Es war merkwürdig. Etwas schien mit Fentons Augen nicht in Ordnung zu sein, und es zitterten ihm die Knie.

»Ich - ich sehe«, sagte er deutlich, »daß dies an eine Mrs. Wheeler, Schneiderin, >La Belle France<, Covent Garden, adressiert ist.«

Charles machte eine ungeduldige Bewegung. »Nun ja, sie müssen doch einen Sammelplatz für die Nachrichten ihrer Spione haben, und der ist gewiß nicht im >Königshaupt.< Dieser hier ist gut ersonnen; denn wer würde eine Schneiderin verdächtigen?«

»Waren«, Fenton räusperte sich, »waren noch andere Briefe vorhanden?«

»Ich glaube, ja. Einen davon hätten wir beinahe in die Hände bekommen, wenn nicht.«

»Wenn nicht meine Frau eine - eine andere Schneiderin gefunden hätte, nicht wahr?«

»Nun, in dieser Sache müßt Ihr Euch an meine Staatssekretäre wenden. Aber dieser eine Brief Eurer Gattin ist mir noch im Sinn. Unser Mann versuchte, ihn abzuschreiben, mußte aber eilends aufhören und ihn wieder versiegeln. Eine der Zeilen lautete: >Wenn Ihr ihn nicht das nächste Mal tötet, verlasse ich den Green-Ribbon-Klub.<«

Mechanisch wiederholte Fenton die Worte.

Dann versuchte er niederzuknien, aber das Zittern in seinen Beinen hinderte ihn daran.
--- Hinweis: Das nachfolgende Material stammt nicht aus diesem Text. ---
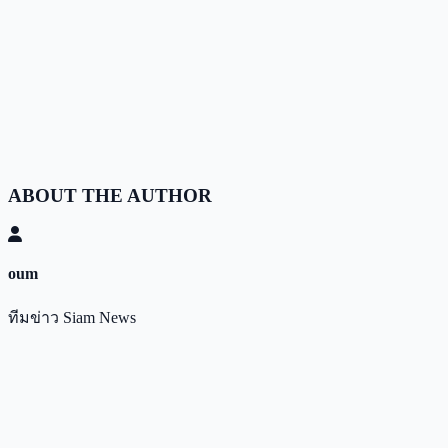
ABOUT THE AUTHOR
oum
ทีมข่าว Siam News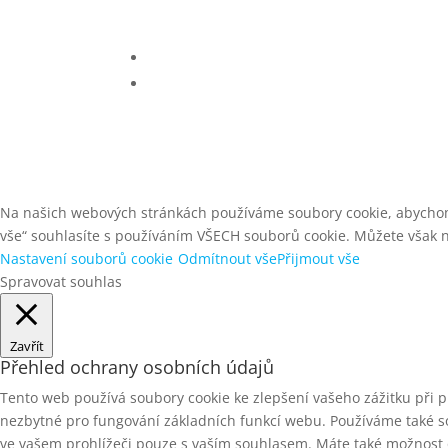
Na našich webových stránkách používáme soubory cookie, abychom v
vše“ souhlasíte s používáním VŠECH souborů cookie. Můžete však n
Nastavení souborů cookie
Odmítnout vše
Přijmout vše
Spravovat souhlas
Zavřít
Přehled ochrany osobních údajů
Tento web používá soubory cookie ke zlepšení vašeho zážitku při
nezbytné pro fungování základních funkcí webu.
Používáme také s
ve vašem prohlížeči pouze s vaším souhlasem.
Máte také možnost o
»Majestät«, sagte er, »ich - ich möchte versuchen, eine Entschuldigung für meine törichten Worte vorzubringen.« Der König ergriff seine Hand und zog ihn empor. »Eure Entschuldigung ist akzeptiert, Sir Nicholas«, sagte Charles mit ernster Miene. »Reden wir nicht mehr davon. Aber Ihr seht doch . Nanu, Mann! Was ist denn los?«

»Ach, Majestät, ich bin nur über den Stuhl gestolpert. Jeder kann über einen Stuhl stolpern, auch Ihr.« Charles betrachtete ihn nachdenklich.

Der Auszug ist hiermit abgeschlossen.